Not such a quick job

Why are things never as easy or quick as you think they will be? A few months ago, I took on ‘responsibility’ for updating the occupational pages on the career development pages. These are meant to be a starting point for exploring career options.

This came about because my colleague Vicky changed roles slightly and it was agreed that I was probably the most suitable person to pick it up.

So initially, all I’ve been able to do is check the links are working and remove any that aren’t. Links are shared via EMJIG (East Midlands Joint Information Group meetings (I have my first meeting at Loughborough University on Monday).

These occupational pages have been (and still are!) a great resource, don’t get me wrong, but I feel that we might be ready for a change. At the minute, I think they are far too long and I worry that students might be put off by the sheer amount of information on there. Have a look at the existing information for Administration.

Administration alone is split up into five sub sections. I’m just not convinced that’s necessary when you bear in mind that these resources are meant to be used for the first steps in career planning.

So, I thought I’d have a look at giving them a makeover. Matt and I met about it and started brainstorming what we could do. (Sorry, should that be ‘thought shower’ now!!) It was then I realised that to really make a difference with how these are used, it wasn’t going to be a quick job.

Matt and I talked about re-defining the sectors.
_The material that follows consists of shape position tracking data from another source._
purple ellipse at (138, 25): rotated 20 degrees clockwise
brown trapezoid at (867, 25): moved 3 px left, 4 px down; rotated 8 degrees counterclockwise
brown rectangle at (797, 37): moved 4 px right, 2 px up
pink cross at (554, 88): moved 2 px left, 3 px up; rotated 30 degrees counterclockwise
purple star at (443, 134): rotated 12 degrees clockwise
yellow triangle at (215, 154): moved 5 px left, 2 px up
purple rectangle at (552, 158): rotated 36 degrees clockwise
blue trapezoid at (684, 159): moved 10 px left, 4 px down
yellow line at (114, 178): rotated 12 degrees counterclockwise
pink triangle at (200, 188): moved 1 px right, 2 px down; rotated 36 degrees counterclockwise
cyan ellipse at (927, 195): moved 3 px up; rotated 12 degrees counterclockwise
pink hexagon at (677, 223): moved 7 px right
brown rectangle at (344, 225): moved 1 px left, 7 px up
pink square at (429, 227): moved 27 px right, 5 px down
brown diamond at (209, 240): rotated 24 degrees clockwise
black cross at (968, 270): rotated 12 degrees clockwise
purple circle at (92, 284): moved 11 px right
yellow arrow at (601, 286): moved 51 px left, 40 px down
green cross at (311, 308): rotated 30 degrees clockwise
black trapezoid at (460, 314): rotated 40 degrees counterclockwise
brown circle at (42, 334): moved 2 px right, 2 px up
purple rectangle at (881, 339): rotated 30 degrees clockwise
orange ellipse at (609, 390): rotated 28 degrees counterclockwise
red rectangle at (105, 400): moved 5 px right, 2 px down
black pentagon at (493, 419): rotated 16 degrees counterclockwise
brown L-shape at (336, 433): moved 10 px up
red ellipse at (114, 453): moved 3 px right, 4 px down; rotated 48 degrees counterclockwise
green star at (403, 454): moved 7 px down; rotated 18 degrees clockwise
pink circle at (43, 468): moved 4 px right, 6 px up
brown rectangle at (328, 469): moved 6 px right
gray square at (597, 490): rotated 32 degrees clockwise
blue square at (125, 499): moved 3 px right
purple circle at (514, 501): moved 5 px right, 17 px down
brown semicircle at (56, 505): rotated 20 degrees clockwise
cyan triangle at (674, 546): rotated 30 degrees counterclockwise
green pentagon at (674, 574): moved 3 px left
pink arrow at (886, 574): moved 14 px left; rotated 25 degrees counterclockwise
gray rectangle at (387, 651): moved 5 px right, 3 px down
The way we have it split up does have it’s downfalls. We have an industry sector for ‘Scientific Services.’ Would most students know what that includes? Another example is having different categories for ‘Finance’ and ‘Insurance and Pensions.’ It would seem more logical, to me, to have an industry sector for anything related to banking and/or finance.

However, every system of classification I have seen has its downfalls. Prospects for example have ‘Hospitality, tourism and sport’ and a separate ‘Public Sector.’

Surely there must be roles which could be considered to fall into more than one sector? The way I decided that we need to look at it is ‘where would a student look first?’ So, for example, working as a gym instructor in a council owned gym, could be described as ‘Public sector,’ but the point is that most students would probably look under ‘hospitality, tourism and sport’ first of all.

As we were talking about this and how we could cut down on the number of resources under each sector, Martin Pennington, (#martinwhoisnotontwitter) our Executive Administrator, who has previously worked in career development, said something along the lines of ‘Tell me to butt out, but why are you re-inventing the wheel? Graduate Prospects already has this information, all clearly defined, with industry information and further resources.’ We went silent for a minute and then said ‘yes, yes they do.’

Then we sat and stared at the screen for a bit.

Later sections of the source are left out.